▸ **YOUR INSTRUCTIONS**: Give every entry again, word for word and in full.

(Stored data entries)
━━━

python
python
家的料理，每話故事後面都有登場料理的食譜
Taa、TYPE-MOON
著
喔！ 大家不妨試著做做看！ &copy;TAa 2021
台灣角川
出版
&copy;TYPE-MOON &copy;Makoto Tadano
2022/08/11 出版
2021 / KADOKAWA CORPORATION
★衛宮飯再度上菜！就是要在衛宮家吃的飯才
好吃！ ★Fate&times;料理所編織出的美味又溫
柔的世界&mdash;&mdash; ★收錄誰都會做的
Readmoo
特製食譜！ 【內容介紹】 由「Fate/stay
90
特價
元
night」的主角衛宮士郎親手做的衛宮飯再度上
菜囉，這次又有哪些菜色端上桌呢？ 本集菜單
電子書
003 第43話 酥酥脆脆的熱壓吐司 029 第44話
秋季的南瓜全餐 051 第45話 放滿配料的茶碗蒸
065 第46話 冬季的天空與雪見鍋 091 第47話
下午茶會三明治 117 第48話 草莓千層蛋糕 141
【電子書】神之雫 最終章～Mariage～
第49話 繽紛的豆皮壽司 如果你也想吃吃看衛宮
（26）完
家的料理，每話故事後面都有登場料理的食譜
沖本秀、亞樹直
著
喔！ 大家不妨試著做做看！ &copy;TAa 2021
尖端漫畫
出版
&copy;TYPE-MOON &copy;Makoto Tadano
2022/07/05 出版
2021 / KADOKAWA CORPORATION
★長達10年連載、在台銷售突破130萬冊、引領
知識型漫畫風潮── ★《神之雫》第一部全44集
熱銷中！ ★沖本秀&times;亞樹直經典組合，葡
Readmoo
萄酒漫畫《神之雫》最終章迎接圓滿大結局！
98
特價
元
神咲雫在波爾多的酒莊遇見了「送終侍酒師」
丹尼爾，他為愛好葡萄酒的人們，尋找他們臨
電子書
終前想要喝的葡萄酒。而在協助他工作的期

━━━

▸ **SOLUTION FOR THIS EXERCISE**:
python
python
家的料理，每話故事後面都有登場料理的食譜
Taa、TYPE-MOON
著
喔！ 大家不妨試著做做看！ &copy;TAa 2021
台灣角川
出版
&copy;TYPE-MOON &copy;Makoto Tadano
2022/08/11 出版
2021 / KADOKAWA CORPORATION
★衛宮飯再度上菜！就是要在衛宮家吃的飯才
好吃！ ★Fate&times;料理所編織出的美味又溫
柔的世界&mdash;&mdash; ★收錄誰都會做的
Readmoo
特製食譜！ 【內容介紹】 由「Fate/stay
90
特價
元
night」的主角衛宮士郎親手做的衛宮飯再度上
菜囉，這次又有哪些菜色端上桌呢？ 本集菜單
電子書
003 第43話 酥酥脆脆的熱壓吐司 029 第44話
秋季的南瓜全餐 051 第45話 放滿配料的茶碗蒸
065 第46話 冬季的天空與雪見鍋 091 第47話
下午茶會三明治 117 第48話 草莓千層蛋糕 141
【電子書】神之雫 最終章～Mariage～
第49話 繽紛的豆皮壽司 如果你也想吃吃看衛宮
（26）完
家的料理，每話故事後面都有登場料理的食譜
沖本秀、亞樹直
著
喔！ 大家不妨試著做做看！ &copy;TAa 2021
尖端漫畫
出版
&copy;TYPE-MOON &copy;Makoto Tadano
2022/07/05 出版
2021 / KADOKAWA CORPORATION
★長達10年連載、在台銷售突破130萬冊、引領
知識型漫畫風潮── ★《神之雫》第一部全44集
熱銷中！ ★沖本秀&times;亞樹直經典組合，葡
Readmoo
萄酒漫畫《神之雫》最終章迎接圓滿大結局！
98
特價
元
神咲雫在波爾多的酒莊遇見了「送終侍酒師」
丹尼爾，他為愛好葡萄酒的人們，尋找他們臨
電子書
終前想要喝的葡萄酒。而在協助他工作的期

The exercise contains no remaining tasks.